Exercise goal
Look through the entries for the string "clipboard" and copy every line where it shows up.

[Stored dataset items]
• • • • •

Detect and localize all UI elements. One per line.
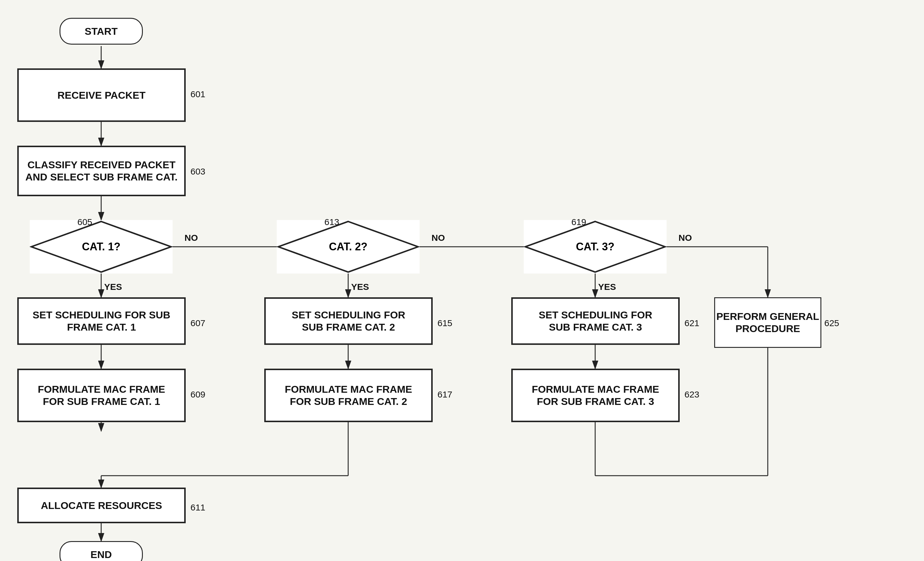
mac2-label: FORMULATE MAC FRAME FOR SUB FRAME CAT. 2: [285, 383, 412, 408]
cat3-label: CAT. 3?: [576, 241, 614, 253]
general-shape: PERFORM GENERAL PROCEDURE: [714, 297, 821, 348]
ref-615: 615: [438, 318, 452, 328]
start-shape: START: [60, 18, 143, 45]
ref-625: 625: [824, 318, 839, 328]
ref-621: 621: [684, 318, 699, 328]
cat3-diamond: CAT. 3?: [524, 220, 667, 274]
ref-607: 607: [190, 318, 206, 328]
mac3-label: FORMULATE MAC FRAME FOR SUB FRAME CAT. 3: [532, 383, 659, 408]
ref-619: 619: [572, 217, 586, 227]
classify-shape: CLASSIFY RECEIVED PACKET AND SELECT SUB …: [17, 146, 186, 196]
mac3-shape: FORMULATE MAC FRAME FOR SUB FRAME CAT. 3: [511, 369, 680, 422]
mac1-label: FORMULATE MAC FRAME FOR SUB FRAME CAT. 1: [38, 383, 165, 408]
mac2-shape: FORMULATE MAC FRAME FOR SUB FRAME CAT. 2: [264, 369, 433, 422]
svg-text:NO: NO: [678, 233, 692, 242]
start-label: START: [85, 25, 118, 37]
ref-605: 605: [77, 217, 92, 227]
ref-611: 611: [190, 503, 206, 513]
cat2-diamond: CAT. 2?: [277, 220, 420, 274]
receive-packet-shape: RECEIVE PACKET: [17, 68, 186, 122]
ref-601: 601: [190, 89, 206, 99]
ref-617: 617: [438, 389, 452, 399]
svg-text:NO: NO: [432, 233, 445, 242]
sched3-shape: SET SCHEDULING FOR SUB FRAME CAT. 3: [511, 297, 680, 345]
ref-623: 623: [684, 389, 699, 399]
ref-613: 613: [324, 217, 339, 227]
svg-text:NO: NO: [184, 233, 198, 242]
ref-609: 609: [190, 389, 206, 399]
svg-text:YES: YES: [104, 282, 122, 292]
general-label: PERFORM GENERAL PROCEDURE: [716, 310, 819, 335]
allocate-label: ALLOCATE RESOURCES: [41, 500, 162, 512]
mac1-shape: FORMULATE MAC FRAME FOR SUB FRAME CAT. 1: [17, 369, 186, 422]
sched1-shape: SET SCHEDULING FOR SUB FRAME CAT. 1: [17, 297, 186, 345]
flowchart-diagram: YES NO YES NO YES NO: [0, 0, 924, 561]
ref-603: 603: [190, 166, 206, 177]
end-label: END: [90, 549, 112, 561]
svg-text:YES: YES: [351, 282, 369, 292]
classify-label: CLASSIFY RECEIVED PACKET AND SELECT SUB …: [25, 159, 177, 183]
sched1-label: SET SCHEDULING FOR SUB FRAME CAT. 1: [33, 309, 171, 333]
allocate-shape: ALLOCATE RESOURCES: [17, 488, 186, 523]
sched3-label: SET SCHEDULING FOR SUB FRAME CAT. 3: [538, 309, 652, 333]
end-shape: END: [60, 541, 143, 561]
cat2-label: CAT. 2?: [329, 241, 367, 253]
sched2-shape: SET SCHEDULING FOR SUB FRAME CAT. 2: [264, 297, 433, 345]
sched2-label: SET SCHEDULING FOR SUB FRAME CAT. 2: [292, 309, 405, 333]
cat1-label: CAT. 1?: [82, 241, 120, 253]
svg-text:YES: YES: [598, 282, 616, 292]
cat1-diamond: CAT. 1?: [30, 220, 172, 274]
receive-packet-label: RECEIVE PACKET: [57, 89, 146, 102]
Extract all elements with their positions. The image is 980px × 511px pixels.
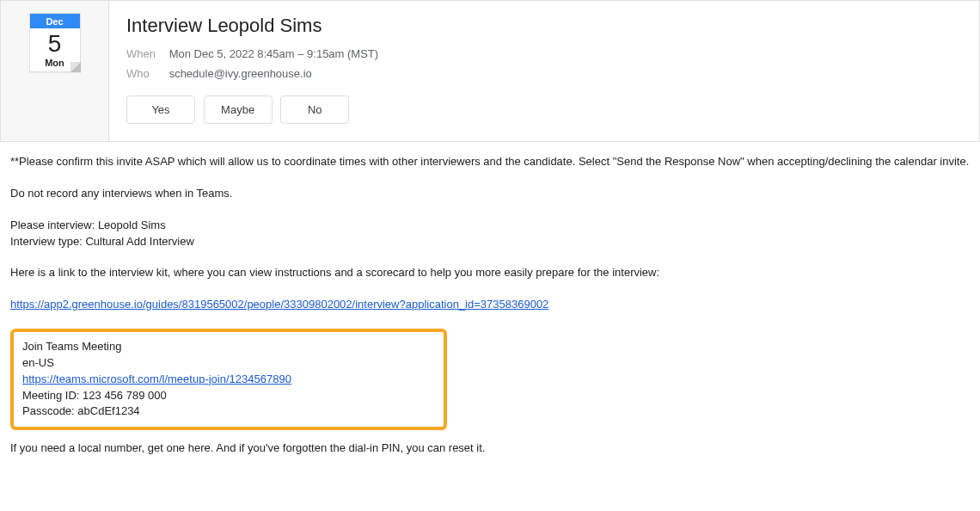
teams-join-label: Join Teams Meeting <box>22 339 435 355</box>
rsvp-row: Yes Maybe No <box>126 95 962 124</box>
who-row: Who schedule@ivy.greenhouse.io <box>126 67 962 80</box>
teams-locale: en-US <box>22 355 435 372</box>
invite-header: Dec 5 Mon Interview Leopold Sims When Mo… <box>0 0 980 142</box>
who-value: schedule@ivy.greenhouse.io <box>169 67 312 80</box>
footer-text: If you need a local number, get one here… <box>10 440 970 457</box>
when-row: When Mon Dec 5, 2022 8:45am – 9:15am (MS… <box>126 47 962 60</box>
email-body: **Please confirm this invite ASAP which … <box>0 142 980 465</box>
teams-meeting-box: Join Teams Meeting en-US https://teams.m… <box>10 329 447 430</box>
rsvp-no-button[interactable]: No <box>280 95 349 124</box>
date-card: Dec 5 Mon <box>29 13 81 72</box>
date-pane: Dec 5 Mon <box>1 1 109 141</box>
please-interview-text: Please interview: Leopold Sims <box>10 218 970 234</box>
interview-kit-link[interactable]: https://app2.greenhouse.io/guides/831956… <box>10 298 548 311</box>
event-title: Interview Leopold Sims <box>126 15 962 37</box>
teams-passcode: Passcode: abCdEf1234 <box>22 403 435 420</box>
when-label: When <box>126 47 166 60</box>
rsvp-maybe-button[interactable]: Maybe <box>204 95 273 124</box>
details-pane: Interview Leopold Sims When Mon Dec 5, 2… <box>109 1 979 141</box>
no-record-text: Do not record any interviews when in Tea… <box>10 186 970 202</box>
when-value: Mon Dec 5, 2022 8:45am – 9:15am (MST) <box>169 47 379 60</box>
date-day: 5 <box>30 28 80 58</box>
interview-type-text: Interview type: Cultural Add Interview <box>10 234 970 250</box>
page-fold-icon <box>70 62 81 72</box>
teams-meeting-link[interactable]: https://teams.microsoft.com/l/meetup-joi… <box>22 372 291 385</box>
date-month: Dec <box>30 14 80 28</box>
who-label: Who <box>126 67 166 80</box>
confirm-text: **Please confirm this invite ASAP which … <box>10 154 970 170</box>
rsvp-yes-button[interactable]: Yes <box>126 95 195 124</box>
teams-meeting-id: Meeting ID: 123 456 789 000 <box>22 388 435 404</box>
kit-intro-text: Here is a link to the interview kit, whe… <box>10 265 970 281</box>
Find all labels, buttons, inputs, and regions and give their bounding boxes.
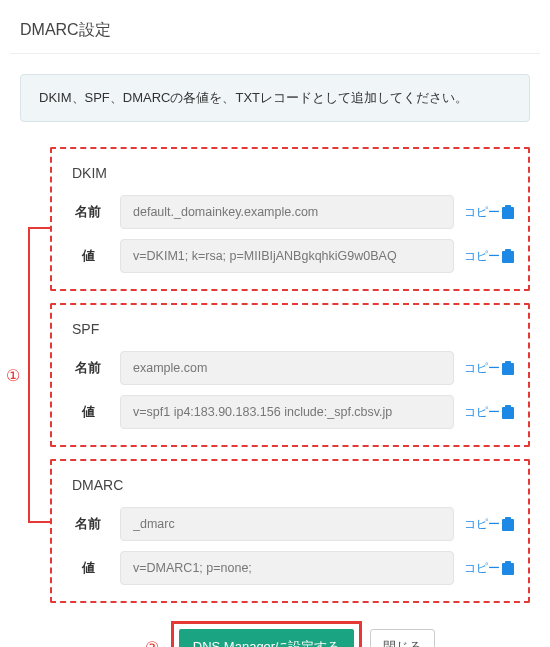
- copy-label: コピー: [464, 248, 500, 265]
- info-message: DKIM、SPF、DMARCの各値を、TXTレコードとして追加してください。: [20, 74, 530, 122]
- dmarc-value-field[interactable]: [120, 551, 454, 585]
- copy-dmarc-value-button[interactable]: コピー: [464, 560, 514, 577]
- clipboard-icon: [502, 561, 514, 575]
- dkim-name-label: 名前: [66, 203, 110, 221]
- dns-manager-set-button[interactable]: DNS Managerに設定する: [179, 629, 354, 647]
- copy-label: コピー: [464, 516, 500, 533]
- dkim-value-label: 値: [66, 247, 110, 265]
- copy-spf-value-button[interactable]: コピー: [464, 404, 514, 421]
- clipboard-icon: [502, 405, 514, 419]
- copy-dmarc-name-button[interactable]: コピー: [464, 516, 514, 533]
- annotation-one-bracket: ①: [10, 147, 50, 603]
- clipboard-icon: [502, 517, 514, 531]
- clipboard-icon: [502, 361, 514, 375]
- dmarc-value-label: 値: [66, 559, 110, 577]
- annotation-two-label: ②: [145, 638, 159, 648]
- spf-name-field[interactable]: [120, 351, 454, 385]
- dkim-section: DKIM 名前 コピー 値 コピー: [50, 147, 530, 291]
- dkim-name-field[interactable]: [120, 195, 454, 229]
- page-title: DMARC設定: [10, 20, 540, 54]
- copy-label: コピー: [464, 360, 500, 377]
- spf-name-label: 名前: [66, 359, 110, 377]
- copy-label: コピー: [464, 560, 500, 577]
- copy-dkim-value-button[interactable]: コピー: [464, 248, 514, 265]
- copy-dkim-name-button[interactable]: コピー: [464, 204, 514, 221]
- spf-value-label: 値: [66, 403, 110, 421]
- copy-label: コピー: [464, 204, 500, 221]
- dkim-value-field[interactable]: [120, 239, 454, 273]
- close-button[interactable]: 閉じる: [370, 629, 435, 647]
- spf-section: SPF 名前 コピー 値 コピー: [50, 303, 530, 447]
- dkim-title: DKIM: [72, 165, 514, 181]
- dmarc-name-label: 名前: [66, 515, 110, 533]
- spf-title: SPF: [72, 321, 514, 337]
- clipboard-icon: [502, 205, 514, 219]
- dmarc-section: DMARC 名前 コピー 値 コピー: [50, 459, 530, 603]
- copy-spf-name-button[interactable]: コピー: [464, 360, 514, 377]
- annotation-two-box: DNS Managerに設定する: [171, 621, 362, 647]
- dmarc-name-field[interactable]: [120, 507, 454, 541]
- annotation-one-label: ①: [6, 364, 20, 387]
- spf-value-field[interactable]: [120, 395, 454, 429]
- copy-label: コピー: [464, 404, 500, 421]
- clipboard-icon: [502, 249, 514, 263]
- dmarc-title: DMARC: [72, 477, 514, 493]
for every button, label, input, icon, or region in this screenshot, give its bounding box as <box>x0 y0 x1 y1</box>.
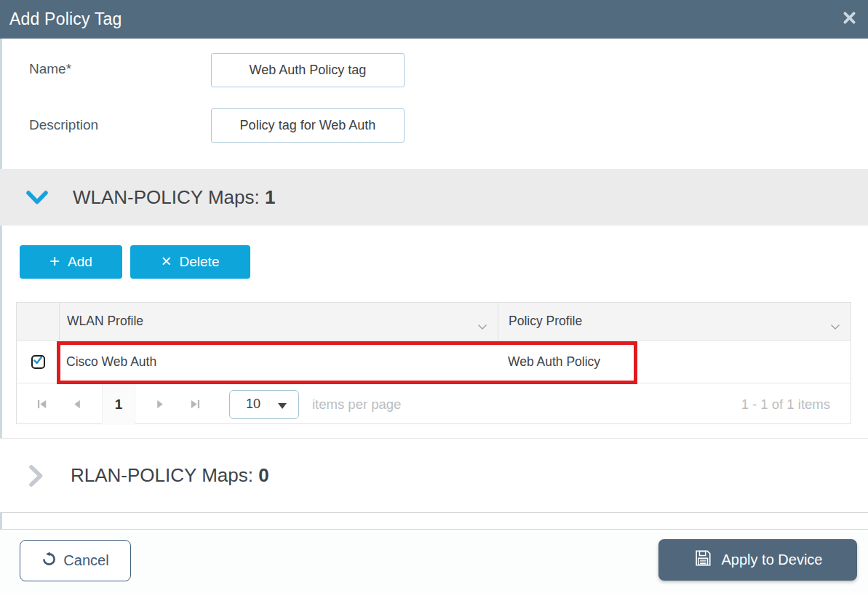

• • • • •

Solution to the exercise
- clipboard-icon: [502, 561, 514, 575]
- clipboard-icon: [502, 405, 514, 419]
- clipboard-icon: [502, 517, 514, 531]
- clipboard-icon: [502, 361, 514, 375]
- clipboard-icon: [502, 205, 514, 219]
- clipboard-icon: [502, 249, 514, 263]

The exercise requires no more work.